++++ Data for the task
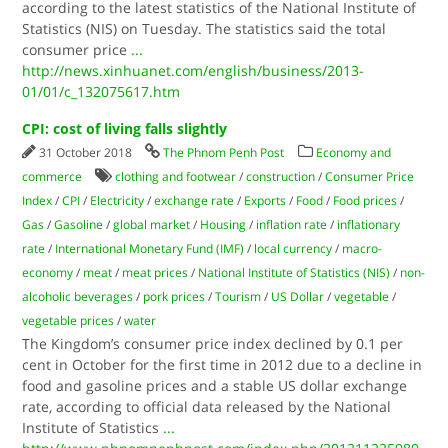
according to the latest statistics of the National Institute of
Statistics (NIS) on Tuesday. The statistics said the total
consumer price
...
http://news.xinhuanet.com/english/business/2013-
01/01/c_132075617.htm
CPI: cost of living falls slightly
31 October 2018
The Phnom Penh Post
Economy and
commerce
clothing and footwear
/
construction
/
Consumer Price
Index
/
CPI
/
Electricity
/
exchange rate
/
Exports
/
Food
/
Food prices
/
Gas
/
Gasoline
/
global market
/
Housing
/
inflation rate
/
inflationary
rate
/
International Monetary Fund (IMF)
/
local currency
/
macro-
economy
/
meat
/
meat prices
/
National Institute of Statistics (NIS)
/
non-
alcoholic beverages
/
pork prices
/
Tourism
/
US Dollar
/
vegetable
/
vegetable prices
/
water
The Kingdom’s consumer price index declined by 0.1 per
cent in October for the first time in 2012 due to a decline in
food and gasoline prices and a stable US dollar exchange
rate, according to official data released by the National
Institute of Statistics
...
++++++++
++++ Data for the task
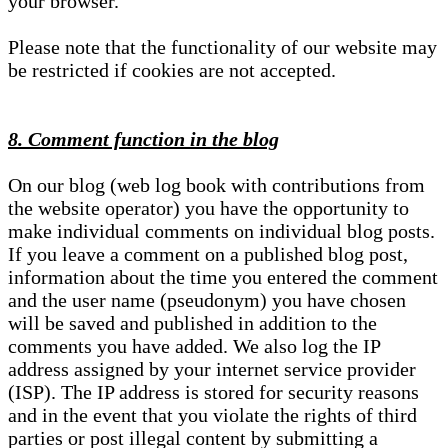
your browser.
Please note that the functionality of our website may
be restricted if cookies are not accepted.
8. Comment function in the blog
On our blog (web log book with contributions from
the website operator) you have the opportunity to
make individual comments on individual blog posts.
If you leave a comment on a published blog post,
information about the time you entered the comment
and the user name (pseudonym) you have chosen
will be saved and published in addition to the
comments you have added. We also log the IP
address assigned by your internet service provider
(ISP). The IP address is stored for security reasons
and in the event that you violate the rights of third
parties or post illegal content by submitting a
++++++++
What to do
Word for word, restate the lines of the data above that fall between the line holding "according to the" and the line holding "food and gasoline", inclusive, and no other lines.

Solved exercise
according to the latest statistics of the National Institute of
Statistics (NIS) on Tuesday. The statistics said the total
consumer price
...
http://news.xinhuanet.com/english/business/2013-
01/01/c_132075617.htm
CPI: cost of living falls slightly
31 October 2018
The Phnom Penh Post
Economy and
commerce
clothing and footwear
/
construction
/
Consumer Price
Index
/
CPI
/
Electricity
/
exchange rate
/
Exports
/
Food
/
Food prices
/
Gas
/
Gasoline
/
global market
/
Housing
/
inflation rate
/
inflationary
rate
/
International Monetary Fund (IMF)
/
local currency
/
macro-
economy
/
meat
/
meat prices
/
National Institute of Statistics (NIS)
/
non-
alcoholic beverages
/
pork prices
/
Tourism
/
US Dollar
/
vegetable
/
vegetable prices
/
water
The Kingdom’s consumer price index declined by 0.1 per
cent in October for the first time in 2012 due to a decline in
food and gasoline prices and a stable US dollar exchange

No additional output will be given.